Analisaremos o caso de uma jovem operadora de telemarketing que levantava fundos para uma fundação e que, como foi revelado naquele momento , falou com um homem que havia morrido há 14 meses.

Como poderia ser de outra forma, a inexplicável situação, ocorrida em 2008, rapidamente se espalhou pelo mundo.

Com o passar dos dias, o áudio foi publicado e você podia ouvir Nilda Bustos, executiva do Centro da Fundação Niño e Pátria do Chile, conversando com quem seria Gonzalo Vargas. Ou não, porque, supostamente, ele já estava morto no momento em que "atendeu" essa ligação.



Como de costume em suas tarefas, Bustos discou vários números naquela tarde até entrar em contato com a casa de Vargas. O motivo de sua ligação foi a arrecadação de fundos para a instituição.

Durante essa comunicação, o Sr. Vargas indicou à operadora de telefonia que consultaria a situação com sua esposa e pediu que ela retornasse a ligação mais tarde. Seguindo essas indicações, a jovem voltou a se comunicar horas depois com a mesma propriedade para oferecer os serviços da fundação em troca de ajuda financeira, mas desta vez foi a mulher da casa que atendeu. Foi então que ambas sentiram um forte calafrio ao detalhar a situação que haviam vivido anteriormente, porque a esposa de Vargas disse à garota do outro lado do telefone que seu marido "morreu há um ano e dois meses atrás".

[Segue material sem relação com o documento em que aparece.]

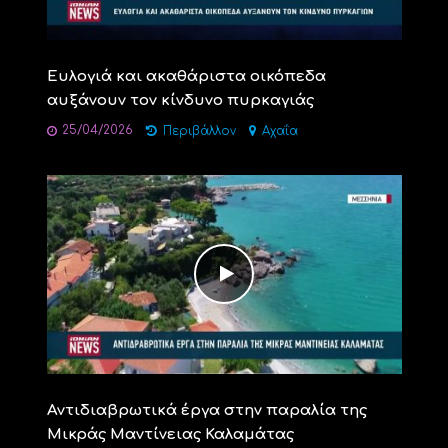
Ευλογιά και ακαθάριστα οικόπεδα
αυξάνουν τον κίνδυνο πυρκαγιάς
25/04/2026
Περιβάλλον
Αχαΐα
Αντιδιαβρωτικά έργα στην παραλία της
Μικράς Μαντίνειας Καλαμάτας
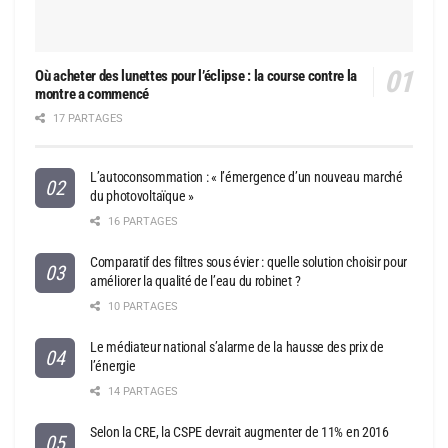
Où acheter des lunettes pour l’éclipse : la course contre la
montre a commencé
17 PARTAGES
L’autoconsommation : « l’émergence d’un nouveau marché
du photovoltaïque »
16 PARTAGES
Comparatif des filtres sous évier : quelle solution choisir pour
améliorer la qualité de l’eau du robinet ?
10 PARTAGES
Le médiateur national s’alarme de la hausse des prix de
l’énergie
14 PARTAGES
Selon la CRE, la CSPE devrait augmenter de 11% en 2016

"Olá, boa tarde, meu nome é Nilda Bustos, voluntária da Fundação Niño y Patria, e tenho o prazer de entrar em contato com você para convidá-lo a fazer parte deste projeto." Depois de detalhar como eram os canais de ajuda e para onde isso estava indo, Busto disse: "Hoje de manhã conversei com Don Gonzalo, ele disse que você concordaria em colaborar a partir do próximo mês. Podemos contar com a ajuda dele?"

"Gonzalo está morto!", disse a sra. Vargas, então a garota respondeu: "Mas hoje de manhã eu falei com ele."

"Meu marido faleceu há um ano e dois meses". A esposa de Vargas respondeu bruscamente.

Acreditando que a pessoa do outro lado estava brincando, Bustos insistiu: "Conversei com Don Gonzalo, uma pessoa séria eu notei e me disse para ligar mais tarde, pois ele deveria consultar você".

Diante dessa explicação, a sra. Vargas disse: "Não vou mentir para você. Tenho quatro filhos e ninguém estava em casa hoje. Passei o dia todo trabalhando na papelada e pagando contas, pois não havia ninguém na casa. Ninguém. Sou viúva e meus filhos são independentes, eles não moram aqui."

Diante dessa situação, a jovem, que não ficou surpresa, perguntou: "Tem certeza de que não havia ninguém em sua casa hoje?"

"Tenho certeza absoluta", sentenciou a viúva. "Meus filhos trabalham e nenhum deles mora comigo."

Então, a situação a deixou curiosa, e ela questionou: "Ele contou sobre mim, contou o meu nome? Como soube que o nome dele era Gonzalo?"

"Quando liguei, ele se apresentou e me pediu para ligar novamente, porque ia consultar você", confidenciou a jovem, quase tremendo.

A ligação não terminou assim e Bustos apenas conseguiu acrescentar: "Então ele está cuidando de você, ele está protegendo você".

Enquanto isso, a sra. Vargas afirmou: "Pode ser, éramos muito próximos, 40 anos casados, então foi uma morte terrível".

Anos mais tarde...

Com a notícia em todos os jornais, Hilda Bustos deu uma entrevista, anos depois.

O diálogo com o jornalista foi o seguinte: "Poucas pessoas foram capazes de ir tão longe neste caso para saberem se é verdade. Pode ser o maior caso paranormal no Chile e talvez um dos mais lembrados no mundo".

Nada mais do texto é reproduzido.